Monday, October 18, 2004

If you are going to read one book ...

on the war on terror, the War in Iraq, Bush Administration foreign policy, etc., it should be Seymour Hersh's Chain of Command: The Road from 9/11 to Abu Ghraib. I just finished it and it is as complete an account as we are likely to get in one book for quite some time. Hersh is an impecable reporter. He made his reputation as the free-lance writer who exposed the My Lai massacre in Vietnam. Since September 11, 2001, he has been the single most important investigative reporter in the world with his continuing coverage in the New Yorker. This book brings it all together in a seamless narrative. He opens with Abu Ghraib (which he, more than any other single reporter, is responsible for exposing), but then takes us back to September 11th and moves forward. Great insights not only on Afghanistan and Iraq, but Pakistan (remember those nukes?), Iran, Syria, Saudi Arabia and so on.
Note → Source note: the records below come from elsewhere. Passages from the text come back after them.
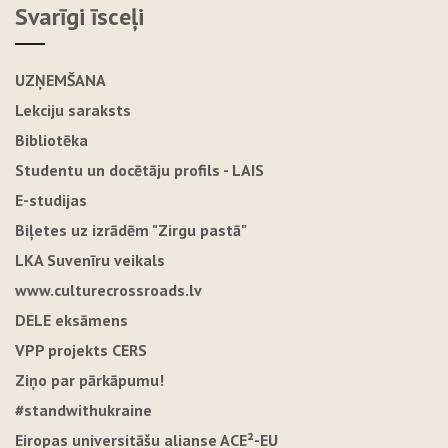
Svarīgi īsceļi
UZŅEMŠANA
Lekciju saraksts
Bibliotēka
Studentu un docētāju profils - LAIS
E-studijas
Biļetes uz izrādēm "Zirgu pastā"
LKA Suvenīru veikals
www.culturecrossroads.lv
DELE eksāmens
VPP projekts CERS
Ziņo par pārkāpumu!
#standwithukraine
Eiropas universitāšu alianse ACE²-EU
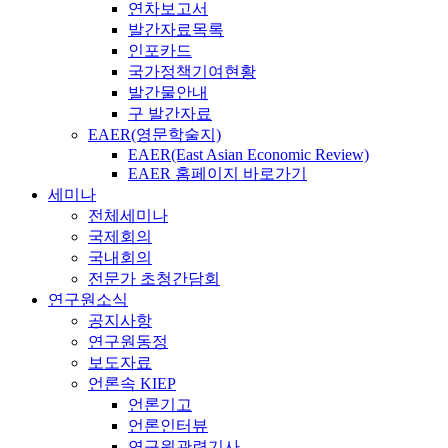
연차보고서
발간자료목록
인포카드
국가정책기여현황
발간물안내
구 발간자료
EAER(영문학술지)
EAER(East Asian Economic Review)
EAER 홈페이지 바로가기
세미나
전체세미나
국제회의
국내회의
전문가 초청간담회
연구원소식
공지사항
연구원동정
보도자료
언론속 KIEP
언론기고
언론인터뷰
연구원관련기사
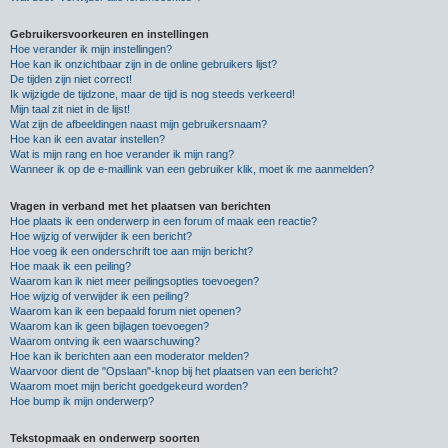
Gebruikersvoorkeuren en instellingen
Hoe verander ik mijn instellingen?
Hoe kan ik onzichtbaar zijn in de online gebruikers lijst?
De tijden zijn niet correct!
Ik wijzigde de tijdzone, maar de tijd is nog steeds verkeerd!
Mijn taal zit niet in de lijst!
Wat zijn de afbeeldingen naast mijn gebruikersnaam?
Hoe kan ik een avatar instellen?
Wat is mijn rang en hoe verander ik mijn rang?
Wanneer ik op de e-maillink van een gebruiker klik, moet ik me aanmelden?
Vragen in verband met het plaatsen van berichten
Hoe plaats ik een onderwerp in een forum of maak een reactie?
Hoe wijzig of verwijder ik een bericht?
Hoe voeg ik een onderschrift toe aan mijn bericht?
Hoe maak ik een peiling?
Waarom kan ik niet meer peilingsopties toevoegen?
Hoe wijzig of verwijder ik een peiling?
Waarom kan ik een bepaald forum niet openen?
Waarom kan ik geen bijlagen toevoegen?
Waarom ontving ik een waarschuwing?
Hoe kan ik berichten aan een moderator melden?
Waarvoor dient de "Opslaan"-knop bij het plaatsen van een bericht?
Waarom moet mijn bericht goedgekeurd worden?
Hoe bump ik mijn onderwerp?
Tekstopmaak en onderwerp soorten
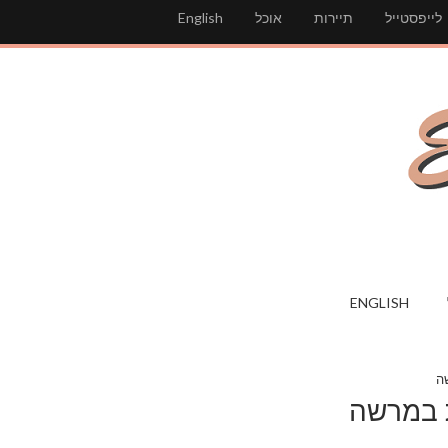
לייפסטייל
תיירות
אוכל
English
ENGLISH
ה
ת במרשה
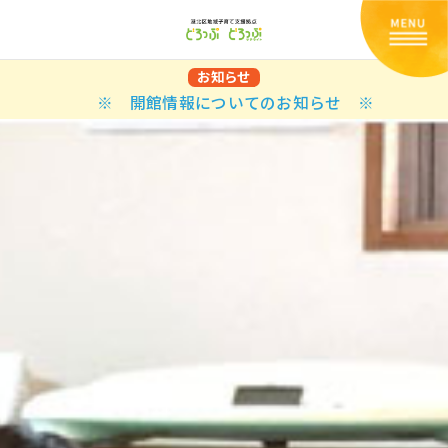
お知らせ
※ 開館情報についてのお知らせ ※
Back
Back
Back
Back
Back
Back
Back
Back
Back
Back
N
E STYLES
BAL OPTIONS
DER LAYOUTS
ER DEMOS
ODUCT
ES
PLE PAGES
知らせ一覧
TING
 Styles
Classic
 Load Transition
er v1
ration
uct Types
le Pages
い合わせ
ing
sic
Default
Demo
Default
al Options
al Popup
er v2
ion
uct Style
kbook
le Post
lay
Demo
er Layouts
aign Bar
er v3
uct Gallery
book Single
gation
nry
Featured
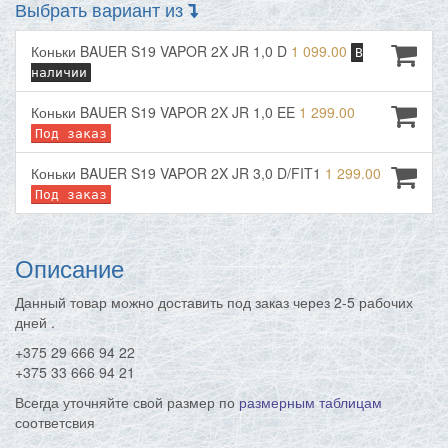
Выбрать вариант из
Коньки BAUER S19 VAPOR 2X JR 1,0 D
1 099.00
В
наличии
Коньки BAUER S19 VAPOR 2X JR 1,0 EE
1 299.00
Под заказ
Коньки BAUER S19 VAPOR 2X JR 3,0 D/FIT1
1 299.00
Под заказ
Описание
Данный товар можно доставить под заказ через 2-5 рабочих
дней
.
+375 29 666 94 22
+375 33 666 94 21
Всегда уточняйте свой размер по
размерным таблицам
соответсвия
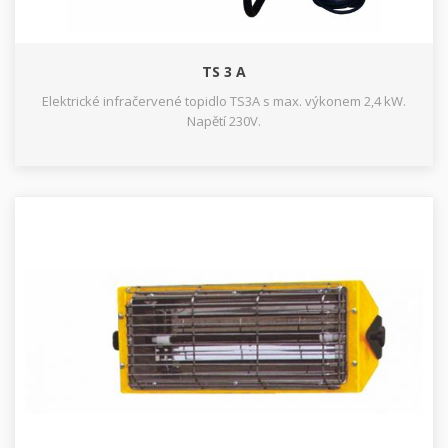
TS 3 A
Elektrické infračervené topidlo TS3A s max. výkonem 2,4 kW.
Napětí 230V.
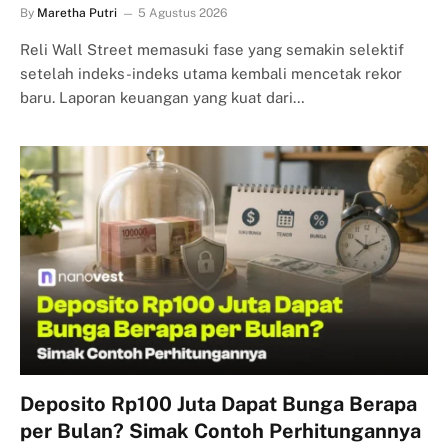
By
Maretha Putri
5 Agustus 2026
Reli Wall Street memasuki fase yang semakin selektif
setelah indeks-indeks utama kembali mencetak rekor
baru. Laporan keuangan yang kuat dari…
Deposito Rp100 Juta Dapat Bunga Berapa
per Bulan? Simak Contoh Perhitungannya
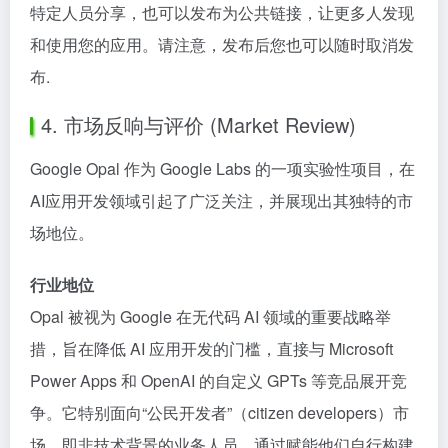
特定人员分享，也可以发布为公共链接，让更多人发现
和使用您的应用。请注意，发布后您也可以随时取消发
布.
4. 市场反响与评价 (Market Review)
Google Opal 作为 Google Labs 的一项实验性项目，在
AI应用开发领域引起了广泛关注，并展现出其独特的市
场地位。
行业地位
Opal 被视为 Google 在无代码 AI 领域的重要战略举
措，旨在降低 AI 应用开发的门槛，直接与 Microsoft
Power Apps 和 OpenAI 的自定义 GPTs 等竞品展开竞
争。它特别面向“公民开发者”（citizen developers）市
场，即非技术背景的业务人员，通过赋能他们自行构建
Speaking of reporters, I am currently reading A Grand Delusion: America's Descent Into Vietnam by Robert Mann, a very lucid and detailed narrative of the decision making by U.S. government officials regarding Vietnam from World War II onward. While there is much to comment on regarding the book, I just want to mention here one thing that struck me: as early as 1959, when the first series of articles by Knight-Ridder reporters came out debunking the rosy scenario in Vietnam that officials were feeding our citizens, the reporters were branded as unpatriotic and treasonous, aiding and abetting our enemies in Moscow and Peking. While reporters like David Halberstam, Neil Sheehan, Malcolm Browne and Peter Arnett started to provide very detailed (and accurate) reports of how things were really going in the war ca. 1961 (by accompanying and interviewing the U.S. troops who fought alongside the Vietnamese), U.S. embassy and military officials for the most part kept feeding the White House misleading statistics and upbeat assessments. Importantly, none of these reporters was at the time against U.S. involvement; they simply reported how incompetent, corrupt, and unpopular our South Vietnamese allies were and how untenable the military situation was. Kennedy, for one, knew these reporters were providing more accurate information, but what he (and later Johnson) chose to do with that information is a story for another day.